22 - 4.1L'appelante reproche aux premiers juges de n'avoir pas tenu compte de certaines attestations médicales de la Dresse S.________ et d'avoir suivi les experts qui « ont fait totalement abstraction » des contradictions relevées par la Cour des assurances sociales du Tribunal cantonal (ci-après : la CASSO) dans les rapports des médecins traitants. Les attestations contradictoires de la Dresse S.________ seraient un rapport adressé à l'Al le 11 octobre 2011, un rapport du 22 novembre 2011 et un rapport du 22 décembre 2011. Ces rapports entreraient en contradiction avec un certificat médical établi le 11 janvier 2012 par la Dresse S.________ et qui attestait rétroactivement d'une incapacité de travail dès le 11 octobre 2011 avec la mention qu'il remplaçait le précédent. Cela jetterait un doute sur la conclusion de l'expert D.________ qui est d'avis que l'attitude de la Dresse S.________ est cohérente. 4.2D'après l'art. 8 CC, chaque partie doit, si la loi ne prescrit pas le contraire, prouver les faits qu'elle allègue pour en déduire son droit.
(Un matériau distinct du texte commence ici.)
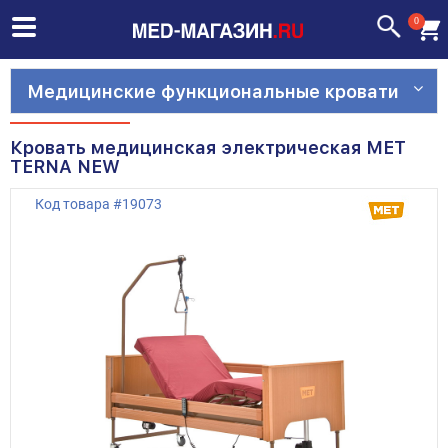
0
Медицинские функциональные кровати
Кровать медицинская электрическая МЕТ
TERNA NEW
Код товара
#
19073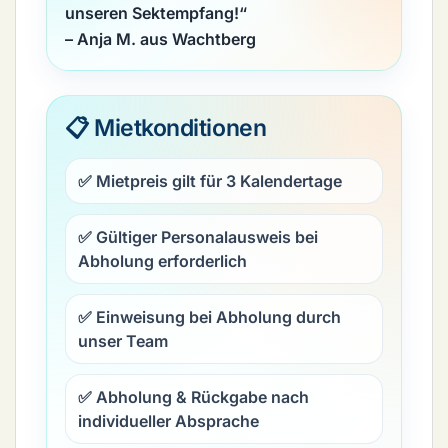
unseren Sektempfang!“
– Anja M. aus Wachtberg
📋 Mietkonditionen
✅ Mietpreis gilt für
3 Kalendertage
✅ Gültiger
Personalausweis
bei
Abholung erforderlich
✅ Einweisung bei Abholung durch
unser Team
✅ Abholung & Rückgabe nach
individueller Absprache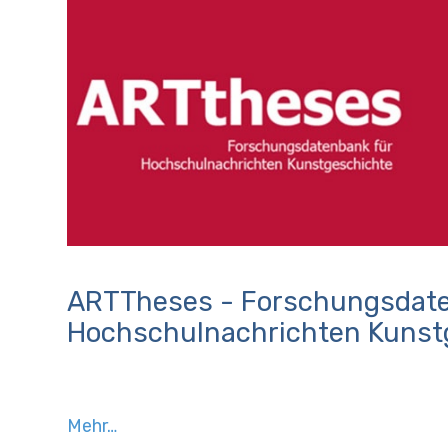
ARTTheses - Forschungsdate
Hochschulnachrichten Kunst
Mehr…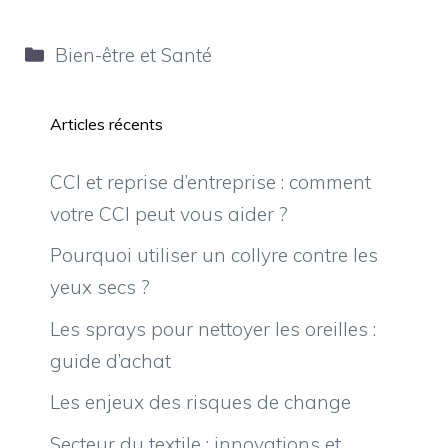
Catégories
Bien-être et Santé
Articles récents
CCI et reprise d’entreprise : comment
votre CCI peut vous aider ?
Pourquoi utiliser un collyre contre les
yeux secs ?
Les sprays pour nettoyer les oreilles :
guide d’achat
Les enjeux des risques de change
Secteur du textile : innovations et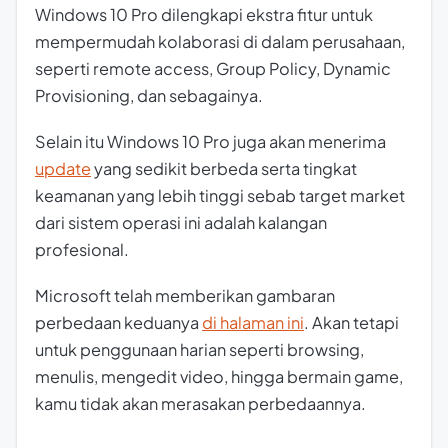
Windows 10 Pro dilengkapi ekstra fitur untuk
mempermudah kolaborasi di dalam perusahaan,
seperti
remote access
, Group Policy, Dynamic
Provisioning, dan sebagainya.
Selain itu Windows 10 Pro juga akan menerima
update
yang sedikit berbeda serta tingkat
keamanan yang lebih tinggi sebab target market
dari sistem operasi ini adalah kalangan
profesional.
Microsoft telah memberikan gambaran
perbedaan keduanya
di halaman ini
. Akan tetapi
untuk penggunaan harian seperti browsing,
menulis, mengedit video, hingga bermain game,
kamu tidak akan merasakan perbedaannya.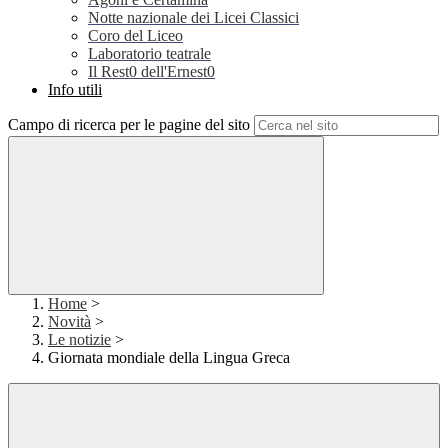
Notte nazionale dei Licei Classici
Coro del Liceo
Laboratorio teatrale
Il Rest0 dell'Ernest0
Info utili
Campo di ricerca per le pagine del sito
Home
>
Novità
>
Le notizie
>
Giornata mondiale della Lingua Greca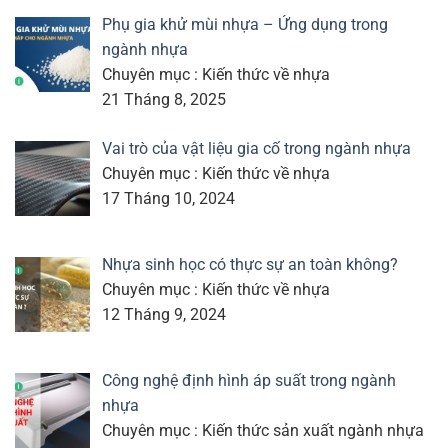
Phụ gia khử mùi nhựa – Ứng dụng trong
ngành nhựa
Chuyên mục : Kiến thức về nhựa
21 Tháng 8, 2025
Vai trò của vật liệu gia cố trong ngành nhựa
Chuyên mục : Kiến thức về nhựa
17 Tháng 10, 2024
Nhựa sinh học có thực sự an toàn không?
Chuyên mục : Kiến thức về nhựa
12 Tháng 9, 2024
Công nghệ định hình áp suất trong ngành
nhựa
Chuyên mục : Kiến thức sản xuất ngành nhựa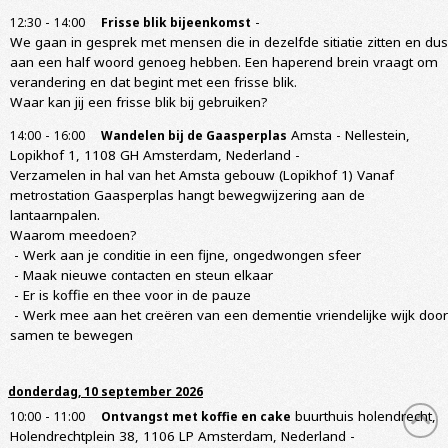
-
-
12:30
14:00
Frisse blik bijeenkomst
We gaan in gesprek met mensen die in dezelfde sitiatie zitten en dus
aan een half woord genoeg hebben. Een haperend brein vraagt om
verandering en dat begint met een frisse blik.
Waar kan jij een frisse blik bij gebruiken?
-
Amsta - Nellestein,
14:00
16:00
Wandelen bij de Gaasperplas
Lopikhof 1, 1108 GH Amsterdam, Nederland
-
Verzamelen in hal van het Amsta gebouw (Lopikhof 1) Vanaf
metrostation Gaasperplas hangt bewegwijzering aan de
lantaarnpalen.
Waarom meedoen?
- Werk aan je conditie in een fijne, ongedwongen sfeer
- Maak nieuwe contacten en steun elkaar
- Er is koffie en thee voor in de pauze
- Werk mee aan het creëren van een dementie vriendelijke wijk door
samen te bewegen
donderdag, 10 september 2026
-
buurthuis holendrecht,
10:00
11:00
Ontvangst met koffie en cake
Holendrechtplein 38, 1106 LP Amsterdam, Nederland
-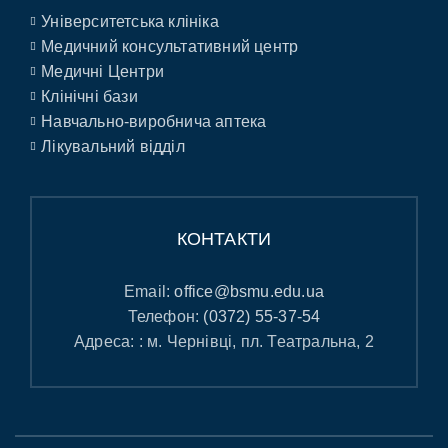
Університетська клініка
Медичний консультативний центр
Медичні Центри
Клінічні бази
Навчально-виробнича аптека
Лікувальний відділ
КОНТАКТИ
Email:
office@bsmu.edu.ua
Телефон:
(0372) 55-37-54
Адреса: : м. Чернівці, пл. Театральна, 2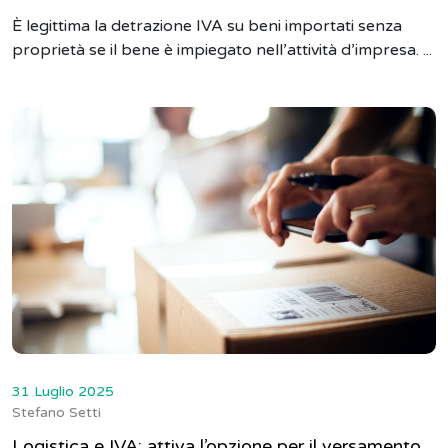
È legittima la detrazione IVA su beni importati senza
proprietà se il bene è impiegato nell’attività d’impresa. ...
31 Luglio 2025
Stefano Setti
Logistica e IVA: attiva l’opzione per il versamento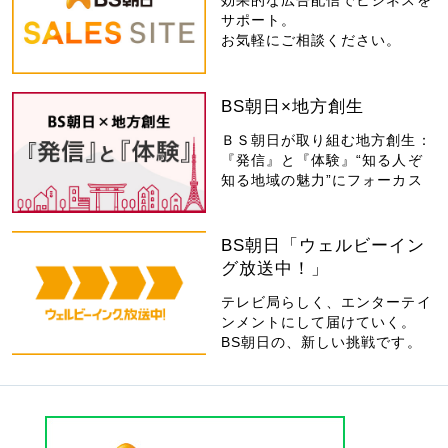
効果的な広告配信でビジネスを
サポート。
お気軽にご相談ください。
BS朝日×地方創生
ＢＳ朝日が取り組む地方創生：
『発信』と『体験』“知る人ぞ
知る地域の魅力”にフォーカス
BS朝日「ウェルビーイン
グ放送中！」
テレビ局らしく、エンターテイ
ンメントにして届けていく。
BS朝日の、新しい挑戦です。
Cette disposition répartit le fardeau de la preuve et détermine ainsi qui doit subir les conséquences de l'échec de la preuve (Steinauer, Le Titre préliminaire du Code civil et Droit des personnes, Traité de droit privé suisse, vol. II/1, Bâle 2009, nn. 641 et 693). Lorsqu'une partie est chargée du fardeau de la preuve, son adversaire peut administrer la preuve de faits qui devraient contrecarrer la preuve principale en amenant le juge à douter de sa valeur. Pour que la contre-preuve aboutisse, il est seulement exigé que la preuve principale soit affaiblie, mais non que le juge soit convaincu de l'exactitude de la contre-preuve (TF 4A_256/2013 du 17 octobre 2013 consid. 2.2 ; ATF 130 III 321 consid. 3.4 ; ATF 115 II 305 ; Steinauer, op. cit., n. 675 et les réf. citées aux notes infrapaginales nn. 84 et 85). L'art. 8 CC ne prescrit cependant pas comment les preuves doivent être appréciées et sur quelles bases le juge peut forger sa conviction (ATF 128 III 22 consid. 2d ; ATF 127 Ill 248 consid. 3a). Dès le moment où le juge est parvenu à une conviction sur la base de l'appréciation des preuves, l'art. 8 CC, en tant que règle sur le fardeau de la preuve, cesse d'être applicable (ATF 132 III 626 consid. 3.4 ; ATF 131 III 646 consid. 2.1).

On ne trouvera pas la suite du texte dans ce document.